(Page segmentation data)
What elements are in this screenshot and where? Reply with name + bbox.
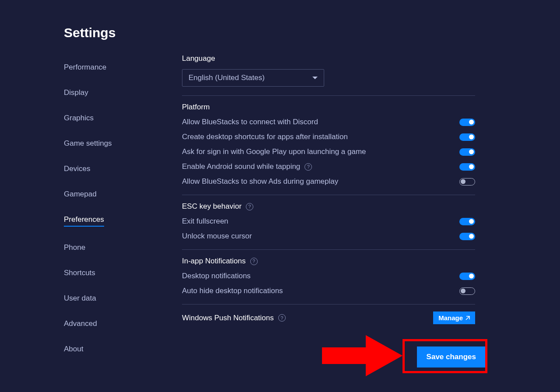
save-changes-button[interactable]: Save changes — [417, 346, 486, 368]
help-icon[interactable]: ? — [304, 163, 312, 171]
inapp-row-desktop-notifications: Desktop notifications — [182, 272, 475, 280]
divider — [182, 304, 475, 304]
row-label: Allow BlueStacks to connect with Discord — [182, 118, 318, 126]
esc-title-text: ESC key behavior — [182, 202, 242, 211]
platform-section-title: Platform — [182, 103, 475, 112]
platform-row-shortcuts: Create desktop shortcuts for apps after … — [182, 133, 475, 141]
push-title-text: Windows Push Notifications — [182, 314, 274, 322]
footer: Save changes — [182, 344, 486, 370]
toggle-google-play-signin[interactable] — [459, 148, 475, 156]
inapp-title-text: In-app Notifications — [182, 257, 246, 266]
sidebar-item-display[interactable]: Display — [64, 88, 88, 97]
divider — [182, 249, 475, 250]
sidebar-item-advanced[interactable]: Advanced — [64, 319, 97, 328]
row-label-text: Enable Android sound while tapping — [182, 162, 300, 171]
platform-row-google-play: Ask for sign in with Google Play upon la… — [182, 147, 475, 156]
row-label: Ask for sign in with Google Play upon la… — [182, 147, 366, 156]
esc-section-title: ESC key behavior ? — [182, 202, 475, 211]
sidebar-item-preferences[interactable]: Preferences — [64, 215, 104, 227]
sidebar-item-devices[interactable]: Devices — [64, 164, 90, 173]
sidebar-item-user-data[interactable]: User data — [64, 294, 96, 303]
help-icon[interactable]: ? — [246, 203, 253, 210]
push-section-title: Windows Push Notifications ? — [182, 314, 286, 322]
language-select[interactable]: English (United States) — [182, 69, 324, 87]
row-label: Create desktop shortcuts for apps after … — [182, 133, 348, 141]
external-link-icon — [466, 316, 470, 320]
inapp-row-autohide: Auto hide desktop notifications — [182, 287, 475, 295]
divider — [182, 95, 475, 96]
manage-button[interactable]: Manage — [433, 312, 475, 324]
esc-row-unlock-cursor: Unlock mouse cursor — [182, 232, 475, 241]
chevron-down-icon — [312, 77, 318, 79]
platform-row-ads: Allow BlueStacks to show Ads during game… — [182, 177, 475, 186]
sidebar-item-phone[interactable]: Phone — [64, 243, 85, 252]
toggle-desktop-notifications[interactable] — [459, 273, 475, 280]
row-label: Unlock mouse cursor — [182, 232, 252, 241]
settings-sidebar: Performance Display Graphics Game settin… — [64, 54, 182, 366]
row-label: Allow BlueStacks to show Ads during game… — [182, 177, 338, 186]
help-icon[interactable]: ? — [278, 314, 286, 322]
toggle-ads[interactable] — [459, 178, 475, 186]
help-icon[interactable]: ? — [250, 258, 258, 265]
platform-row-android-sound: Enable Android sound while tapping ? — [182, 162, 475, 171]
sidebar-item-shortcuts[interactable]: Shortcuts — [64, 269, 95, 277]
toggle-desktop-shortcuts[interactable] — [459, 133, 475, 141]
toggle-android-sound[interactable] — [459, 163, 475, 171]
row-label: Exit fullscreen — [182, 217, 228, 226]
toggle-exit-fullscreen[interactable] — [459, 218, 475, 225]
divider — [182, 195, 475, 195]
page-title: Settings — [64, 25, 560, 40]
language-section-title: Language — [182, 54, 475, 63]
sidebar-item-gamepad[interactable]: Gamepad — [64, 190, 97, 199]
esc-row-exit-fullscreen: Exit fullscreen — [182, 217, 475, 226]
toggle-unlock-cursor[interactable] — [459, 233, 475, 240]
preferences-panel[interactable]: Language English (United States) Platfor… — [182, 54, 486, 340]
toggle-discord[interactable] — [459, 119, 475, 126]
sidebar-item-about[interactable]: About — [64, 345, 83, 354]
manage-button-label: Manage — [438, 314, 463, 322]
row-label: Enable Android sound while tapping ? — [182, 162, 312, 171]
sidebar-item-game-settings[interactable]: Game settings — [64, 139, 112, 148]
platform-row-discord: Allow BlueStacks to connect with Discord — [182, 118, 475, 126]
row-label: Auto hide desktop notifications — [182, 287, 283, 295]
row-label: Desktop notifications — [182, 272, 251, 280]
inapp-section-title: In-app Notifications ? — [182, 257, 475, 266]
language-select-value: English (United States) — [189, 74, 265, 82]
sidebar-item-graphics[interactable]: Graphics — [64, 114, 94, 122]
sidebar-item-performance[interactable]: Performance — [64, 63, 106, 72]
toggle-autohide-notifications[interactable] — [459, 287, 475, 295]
==
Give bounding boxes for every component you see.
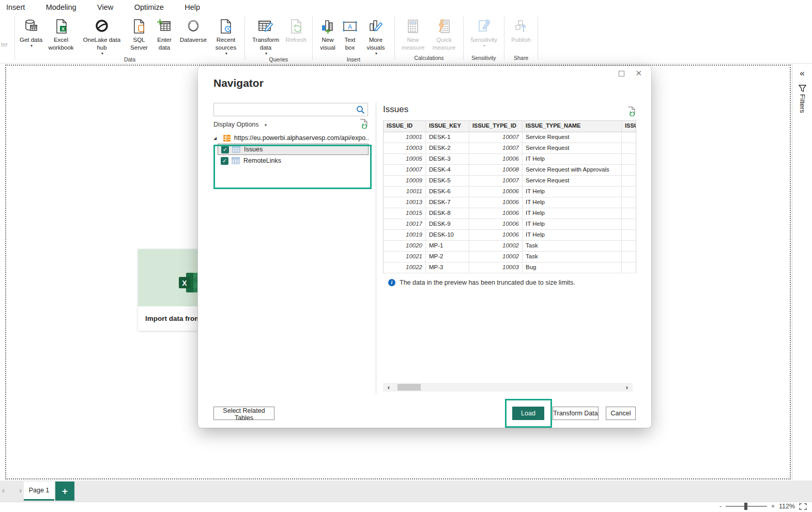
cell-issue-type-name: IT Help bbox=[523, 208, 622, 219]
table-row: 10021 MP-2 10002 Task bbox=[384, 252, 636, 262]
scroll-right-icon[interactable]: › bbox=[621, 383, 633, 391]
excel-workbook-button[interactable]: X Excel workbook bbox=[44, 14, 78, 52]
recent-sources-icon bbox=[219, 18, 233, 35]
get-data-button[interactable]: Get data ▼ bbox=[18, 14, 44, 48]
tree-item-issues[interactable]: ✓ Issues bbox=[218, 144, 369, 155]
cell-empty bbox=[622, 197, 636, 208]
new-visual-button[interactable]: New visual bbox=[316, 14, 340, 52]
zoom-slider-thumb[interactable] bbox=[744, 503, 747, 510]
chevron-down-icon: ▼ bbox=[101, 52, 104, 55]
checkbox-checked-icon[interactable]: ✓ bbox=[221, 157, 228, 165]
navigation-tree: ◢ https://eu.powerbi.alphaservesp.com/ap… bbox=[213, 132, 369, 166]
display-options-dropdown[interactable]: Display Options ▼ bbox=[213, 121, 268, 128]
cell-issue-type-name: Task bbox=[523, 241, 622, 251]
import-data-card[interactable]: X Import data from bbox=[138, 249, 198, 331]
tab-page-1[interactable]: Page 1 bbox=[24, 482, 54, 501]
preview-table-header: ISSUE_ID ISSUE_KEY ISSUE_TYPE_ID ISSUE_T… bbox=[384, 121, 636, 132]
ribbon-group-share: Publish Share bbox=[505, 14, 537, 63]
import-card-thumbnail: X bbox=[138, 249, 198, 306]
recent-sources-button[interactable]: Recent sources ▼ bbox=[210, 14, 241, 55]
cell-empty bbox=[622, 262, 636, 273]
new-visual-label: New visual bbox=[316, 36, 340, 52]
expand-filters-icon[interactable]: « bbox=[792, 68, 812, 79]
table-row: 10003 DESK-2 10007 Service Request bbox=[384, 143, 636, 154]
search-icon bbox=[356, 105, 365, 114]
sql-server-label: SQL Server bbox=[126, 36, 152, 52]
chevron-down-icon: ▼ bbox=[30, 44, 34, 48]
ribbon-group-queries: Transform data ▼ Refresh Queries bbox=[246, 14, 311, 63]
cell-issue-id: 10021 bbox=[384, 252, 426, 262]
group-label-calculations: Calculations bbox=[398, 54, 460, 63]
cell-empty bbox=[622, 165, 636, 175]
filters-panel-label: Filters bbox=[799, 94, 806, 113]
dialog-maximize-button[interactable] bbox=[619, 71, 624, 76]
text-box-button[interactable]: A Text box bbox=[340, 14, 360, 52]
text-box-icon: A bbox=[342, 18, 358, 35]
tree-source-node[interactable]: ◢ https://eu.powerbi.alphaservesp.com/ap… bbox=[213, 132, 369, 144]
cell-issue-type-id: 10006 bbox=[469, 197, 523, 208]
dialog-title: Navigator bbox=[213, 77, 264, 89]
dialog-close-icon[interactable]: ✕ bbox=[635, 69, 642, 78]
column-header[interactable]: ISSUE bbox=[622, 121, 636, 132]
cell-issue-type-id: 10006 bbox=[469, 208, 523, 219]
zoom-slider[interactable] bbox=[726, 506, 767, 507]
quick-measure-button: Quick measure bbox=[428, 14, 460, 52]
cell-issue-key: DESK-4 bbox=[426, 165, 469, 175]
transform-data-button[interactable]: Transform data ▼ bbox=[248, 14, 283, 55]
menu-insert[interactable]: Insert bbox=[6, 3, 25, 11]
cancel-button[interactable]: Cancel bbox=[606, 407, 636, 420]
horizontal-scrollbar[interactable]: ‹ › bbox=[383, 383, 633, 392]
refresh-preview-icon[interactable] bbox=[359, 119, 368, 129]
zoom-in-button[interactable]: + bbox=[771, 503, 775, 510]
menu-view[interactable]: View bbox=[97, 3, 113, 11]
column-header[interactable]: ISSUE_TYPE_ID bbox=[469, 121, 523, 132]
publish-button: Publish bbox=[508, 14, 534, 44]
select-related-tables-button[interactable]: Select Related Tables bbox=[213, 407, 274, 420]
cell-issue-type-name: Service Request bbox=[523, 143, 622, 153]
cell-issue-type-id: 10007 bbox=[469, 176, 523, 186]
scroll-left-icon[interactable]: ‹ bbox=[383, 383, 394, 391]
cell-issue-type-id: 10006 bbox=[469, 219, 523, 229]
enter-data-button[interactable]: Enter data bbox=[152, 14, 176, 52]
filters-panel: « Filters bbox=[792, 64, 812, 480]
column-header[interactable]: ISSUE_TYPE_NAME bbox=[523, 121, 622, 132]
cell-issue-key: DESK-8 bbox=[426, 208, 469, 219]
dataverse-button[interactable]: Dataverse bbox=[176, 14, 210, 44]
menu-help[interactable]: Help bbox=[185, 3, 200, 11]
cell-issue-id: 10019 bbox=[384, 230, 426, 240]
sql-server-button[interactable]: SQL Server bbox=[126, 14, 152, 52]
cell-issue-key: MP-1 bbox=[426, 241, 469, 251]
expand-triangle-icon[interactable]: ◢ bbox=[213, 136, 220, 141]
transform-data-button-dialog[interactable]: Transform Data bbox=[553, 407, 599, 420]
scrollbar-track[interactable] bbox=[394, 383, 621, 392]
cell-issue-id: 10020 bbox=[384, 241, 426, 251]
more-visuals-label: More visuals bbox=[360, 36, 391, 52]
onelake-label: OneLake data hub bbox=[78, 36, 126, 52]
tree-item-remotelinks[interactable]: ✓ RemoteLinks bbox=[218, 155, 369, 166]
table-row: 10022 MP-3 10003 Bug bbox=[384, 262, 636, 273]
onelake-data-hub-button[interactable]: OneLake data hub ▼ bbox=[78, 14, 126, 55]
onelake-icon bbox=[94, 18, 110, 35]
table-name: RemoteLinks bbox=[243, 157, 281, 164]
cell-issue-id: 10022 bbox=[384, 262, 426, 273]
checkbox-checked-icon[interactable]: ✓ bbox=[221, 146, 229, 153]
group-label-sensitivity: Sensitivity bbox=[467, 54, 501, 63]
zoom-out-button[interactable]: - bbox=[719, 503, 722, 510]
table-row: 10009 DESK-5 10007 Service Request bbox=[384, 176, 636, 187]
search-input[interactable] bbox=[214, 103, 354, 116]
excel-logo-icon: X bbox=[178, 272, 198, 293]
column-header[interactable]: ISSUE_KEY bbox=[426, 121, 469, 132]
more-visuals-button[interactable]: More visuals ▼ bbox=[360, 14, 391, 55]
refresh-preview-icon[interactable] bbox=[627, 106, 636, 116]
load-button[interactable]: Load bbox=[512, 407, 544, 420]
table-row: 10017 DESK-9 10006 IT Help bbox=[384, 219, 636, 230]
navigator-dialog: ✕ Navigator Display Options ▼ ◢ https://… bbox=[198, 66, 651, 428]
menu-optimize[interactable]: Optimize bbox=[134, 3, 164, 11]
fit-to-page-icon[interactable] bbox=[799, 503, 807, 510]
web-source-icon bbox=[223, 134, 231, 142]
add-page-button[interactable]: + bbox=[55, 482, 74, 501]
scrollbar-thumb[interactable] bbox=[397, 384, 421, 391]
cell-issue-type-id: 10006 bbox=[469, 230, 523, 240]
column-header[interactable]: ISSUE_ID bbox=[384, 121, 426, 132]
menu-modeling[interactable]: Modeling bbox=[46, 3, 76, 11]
==
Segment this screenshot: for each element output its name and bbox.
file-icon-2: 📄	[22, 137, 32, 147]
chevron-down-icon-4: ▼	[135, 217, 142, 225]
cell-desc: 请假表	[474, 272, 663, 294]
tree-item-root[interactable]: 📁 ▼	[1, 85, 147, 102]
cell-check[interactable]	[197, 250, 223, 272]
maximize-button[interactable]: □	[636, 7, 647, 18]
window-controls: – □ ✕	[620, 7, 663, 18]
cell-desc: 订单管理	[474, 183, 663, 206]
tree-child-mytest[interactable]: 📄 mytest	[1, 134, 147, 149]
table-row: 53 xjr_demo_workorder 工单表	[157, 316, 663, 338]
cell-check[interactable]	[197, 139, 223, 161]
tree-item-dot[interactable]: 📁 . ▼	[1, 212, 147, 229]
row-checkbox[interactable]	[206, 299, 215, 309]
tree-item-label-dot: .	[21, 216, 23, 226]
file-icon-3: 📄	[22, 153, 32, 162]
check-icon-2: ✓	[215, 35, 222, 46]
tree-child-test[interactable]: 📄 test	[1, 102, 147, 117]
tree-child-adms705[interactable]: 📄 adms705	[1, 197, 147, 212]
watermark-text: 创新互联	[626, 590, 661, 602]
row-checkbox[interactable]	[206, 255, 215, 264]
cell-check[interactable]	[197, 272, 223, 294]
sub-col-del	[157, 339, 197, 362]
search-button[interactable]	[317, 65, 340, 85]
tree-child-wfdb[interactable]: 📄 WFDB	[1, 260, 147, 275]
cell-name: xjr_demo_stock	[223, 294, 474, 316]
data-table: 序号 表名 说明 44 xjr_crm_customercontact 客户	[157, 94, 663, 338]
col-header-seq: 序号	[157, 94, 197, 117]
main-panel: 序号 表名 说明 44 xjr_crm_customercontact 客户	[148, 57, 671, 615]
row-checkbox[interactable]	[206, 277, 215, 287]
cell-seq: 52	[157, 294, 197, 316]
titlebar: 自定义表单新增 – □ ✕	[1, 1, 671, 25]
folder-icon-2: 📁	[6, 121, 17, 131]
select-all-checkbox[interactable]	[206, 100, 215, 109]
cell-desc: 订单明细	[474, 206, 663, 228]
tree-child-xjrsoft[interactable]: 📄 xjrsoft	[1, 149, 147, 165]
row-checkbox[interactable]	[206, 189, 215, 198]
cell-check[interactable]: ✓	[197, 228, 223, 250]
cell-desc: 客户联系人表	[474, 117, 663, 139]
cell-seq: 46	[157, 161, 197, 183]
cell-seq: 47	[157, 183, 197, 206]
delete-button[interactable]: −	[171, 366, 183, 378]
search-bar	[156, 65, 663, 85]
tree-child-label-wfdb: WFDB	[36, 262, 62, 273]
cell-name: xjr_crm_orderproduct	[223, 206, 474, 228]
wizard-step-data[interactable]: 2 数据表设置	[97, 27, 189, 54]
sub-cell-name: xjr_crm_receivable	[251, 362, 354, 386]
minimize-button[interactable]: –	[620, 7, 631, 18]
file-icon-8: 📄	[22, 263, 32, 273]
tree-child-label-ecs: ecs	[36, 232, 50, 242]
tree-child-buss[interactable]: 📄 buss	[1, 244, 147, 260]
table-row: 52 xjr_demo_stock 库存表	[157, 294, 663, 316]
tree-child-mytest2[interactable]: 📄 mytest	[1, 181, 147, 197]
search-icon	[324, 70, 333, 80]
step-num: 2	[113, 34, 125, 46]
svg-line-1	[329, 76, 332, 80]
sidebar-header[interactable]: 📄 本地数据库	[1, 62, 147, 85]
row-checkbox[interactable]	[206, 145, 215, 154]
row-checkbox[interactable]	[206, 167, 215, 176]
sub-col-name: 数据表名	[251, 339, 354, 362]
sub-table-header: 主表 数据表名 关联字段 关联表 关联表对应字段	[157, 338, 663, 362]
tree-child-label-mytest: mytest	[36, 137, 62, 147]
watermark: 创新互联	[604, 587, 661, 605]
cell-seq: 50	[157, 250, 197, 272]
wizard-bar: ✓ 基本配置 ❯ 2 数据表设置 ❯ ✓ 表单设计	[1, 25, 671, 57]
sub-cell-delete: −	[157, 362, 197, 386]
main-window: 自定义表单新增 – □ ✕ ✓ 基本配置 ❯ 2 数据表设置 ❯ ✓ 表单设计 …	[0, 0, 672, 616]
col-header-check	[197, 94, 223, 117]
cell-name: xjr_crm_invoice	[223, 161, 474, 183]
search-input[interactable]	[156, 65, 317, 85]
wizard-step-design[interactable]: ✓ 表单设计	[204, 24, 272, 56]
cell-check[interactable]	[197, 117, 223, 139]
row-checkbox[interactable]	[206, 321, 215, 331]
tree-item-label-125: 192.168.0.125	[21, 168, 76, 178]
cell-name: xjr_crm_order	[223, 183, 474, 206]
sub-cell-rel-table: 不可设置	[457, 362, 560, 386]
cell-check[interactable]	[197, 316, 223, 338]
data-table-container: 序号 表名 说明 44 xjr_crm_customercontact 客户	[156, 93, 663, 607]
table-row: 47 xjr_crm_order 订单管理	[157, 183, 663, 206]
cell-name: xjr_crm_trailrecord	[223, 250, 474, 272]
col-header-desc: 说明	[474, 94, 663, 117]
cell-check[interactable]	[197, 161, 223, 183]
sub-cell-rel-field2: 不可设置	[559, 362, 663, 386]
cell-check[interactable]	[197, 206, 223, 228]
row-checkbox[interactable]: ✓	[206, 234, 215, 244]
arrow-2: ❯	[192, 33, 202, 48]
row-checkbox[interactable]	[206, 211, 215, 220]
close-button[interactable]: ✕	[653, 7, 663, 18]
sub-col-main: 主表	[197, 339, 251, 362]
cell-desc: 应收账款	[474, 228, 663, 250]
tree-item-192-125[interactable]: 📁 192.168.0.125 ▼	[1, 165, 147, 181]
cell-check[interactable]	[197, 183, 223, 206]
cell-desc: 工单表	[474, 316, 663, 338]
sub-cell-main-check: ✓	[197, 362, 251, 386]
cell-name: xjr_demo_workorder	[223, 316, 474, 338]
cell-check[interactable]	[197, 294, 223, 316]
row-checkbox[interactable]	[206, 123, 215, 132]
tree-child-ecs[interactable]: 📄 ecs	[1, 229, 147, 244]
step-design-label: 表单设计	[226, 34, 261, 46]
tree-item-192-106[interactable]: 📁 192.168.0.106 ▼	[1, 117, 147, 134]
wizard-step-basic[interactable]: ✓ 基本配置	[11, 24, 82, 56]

Task prompt. Could you report how many lines in the data above include the word "English"? Give the number and nothing more.

Result of the exercise. 3